*DATA SHOWN*
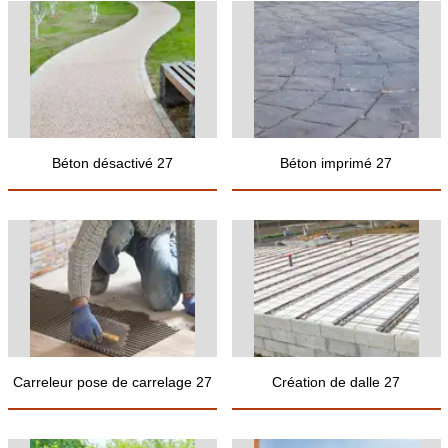
Béton désactivé 27
Béton imprimé 27
Carreleur pose de carrelage 27
Création de dalle 27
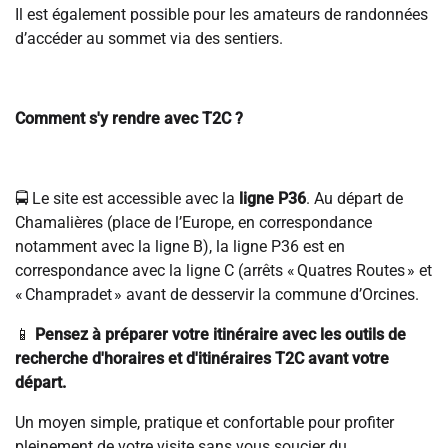
Il est également possible pour les amateurs de randonnées
d’accéder au sommet via des sentiers.
Comment s'y rendre avec T2C ?
🚍 Le site est accessible avec la
ligne P36
. Au départ de
Chamalières (place de l’Europe, en correspondance
notamment avec la ligne B), la ligne P36 est en
correspondance avec la ligne C (arrêts « Quatres Routes » et
« Champradet » avant de desservir la commune d’Orcines.
📱
Pensez à préparer votre itinéraire avec les outils de
recherche d'horaires et d'itinéraires T2C avant votre
départ.
Un moyen simple, pratique et confortable pour profiter
pleinement de votre visite sans vous soucier du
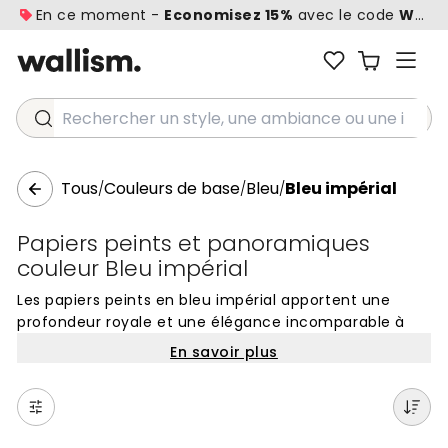
En ce moment -
Economisez 15%
avec le code
WALL1
Rechercher un style, une ambiance ou une idée...
Tous
Couleurs de base
Bleu
Bleu impérial
/
/
/
Papiers peints et panoramiques
couleur Bleu impérial
Les papiers peints en bleu impérial apportent une
profondeur royale et une élégance incomparable à
vos murs. Cette nuance de bleu froid et intense crée
En savoir plus
une atmosphère à la fois dramatique et apaisante,
idéale pour ceux qui souhaitent insuffler du caractère
à leur intérieur sans compromettre le raffinement. Sa
richesse visuelle, ponctuée de subtils reflets profonds,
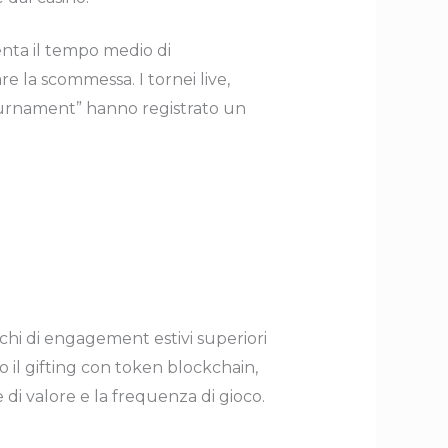
enta il tempo medio di
e la scommessa. I tornei live,
ournament” hanno registrato un
hi di engagement estivi superiori
to il gifting con token blockchain,
di valore e la frequenza di gioco.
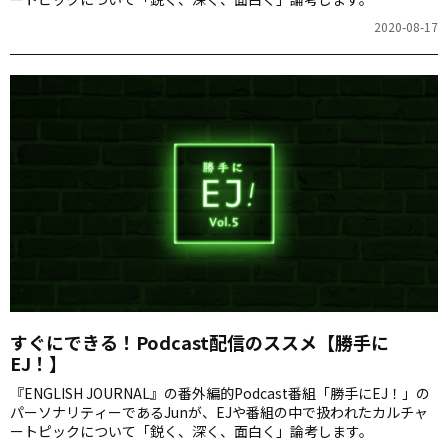
2020-08-17
すぐにできる！Podcast配信のススメ【勝手に
EJ！】
『ENGLISH JOURNAL』の番外編的Podcast番組「勝手にEJ！」の
パーソナリティーであるJunが、EJや番組の中で扱われたカルチャ
ートピックについて「鋭く、深く、面白く」論考します。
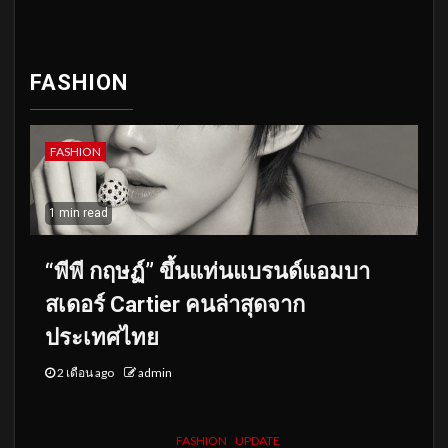
FASHION
FASHION
1 min read
“พีพี กฤษฏ์” ขึ้นแท่นแบรนด์แอมบา
สเดอร์ Cartier คนล่าสุดจาก
ประเทศไทย
2 เดือน ago
admin
FASHION
UPDATE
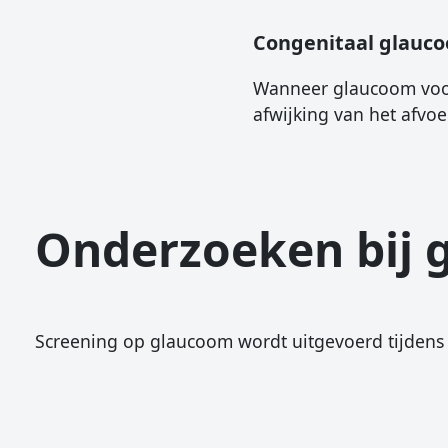
Congenitaal glauc
Wanneer glaucoom voork
afwijking van het afvo
Onderzoeken bij 
Screening op glaucoom wordt uitgevoerd tijden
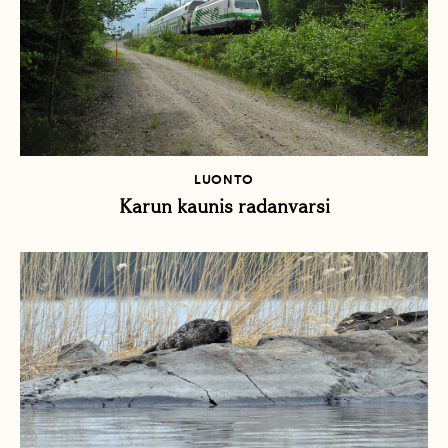
LUONTO
Karun kaunis radanvarsi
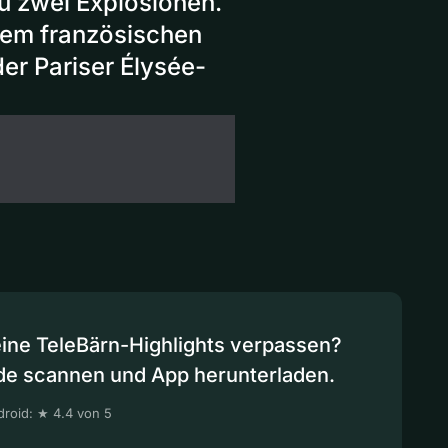
u zwei Explosionen.
Dem französischen
der Pariser Élysée-
eine TeleBärn-Highlights verpassen?
de scannen und App herunterladen.
roid: ★ 4.4 von 5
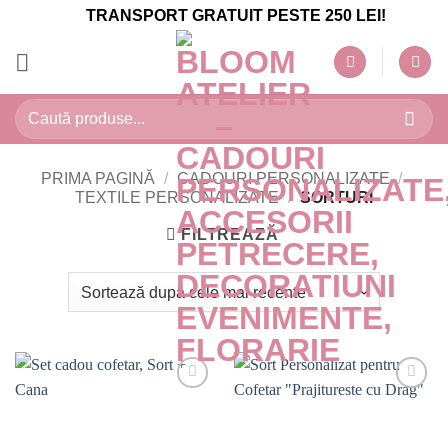
Skip
TRANSPORT GRATUIT PESTE 250 LEI!
to
content
Caută
după:
PRIMA PAGINĂ
/
CADOURI PERSONALIZATE
/
TEXTILE PERSONALIZATE
/
SORTURI
FILTREAZĂ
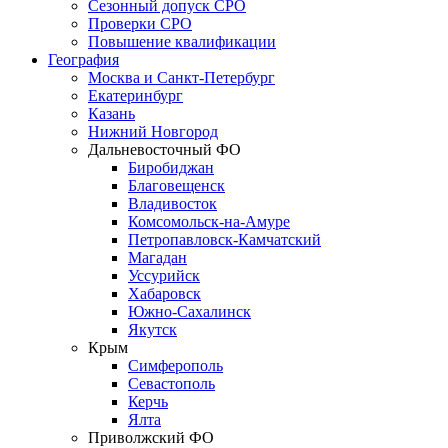
Сезонный допуск СРО
Проверки СРО
Повышение квалификации
География
Москва и Санкт-Петербург
Екатеринбург
Казань
Нижний Новгород
Дальневосточный ФО
Биробиджан
Благовещенск
Владивосток
Комсомольск-на-Амуре
Петропавловск-Камчатский
Магадан
Уссурийск
Хабаровск
Южно-Сахалинск
Якутск
Крым
Симферополь
Севастополь
Керчь
Ялта
Приволжский ФО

*ASSIGNED TASK*
Read through the entries and copy each line in which "impérial" appears.

*ANSWER AREA*
Bleu impérial
couleur Bleu impérial
Les papiers peints en bleu impérial apportent une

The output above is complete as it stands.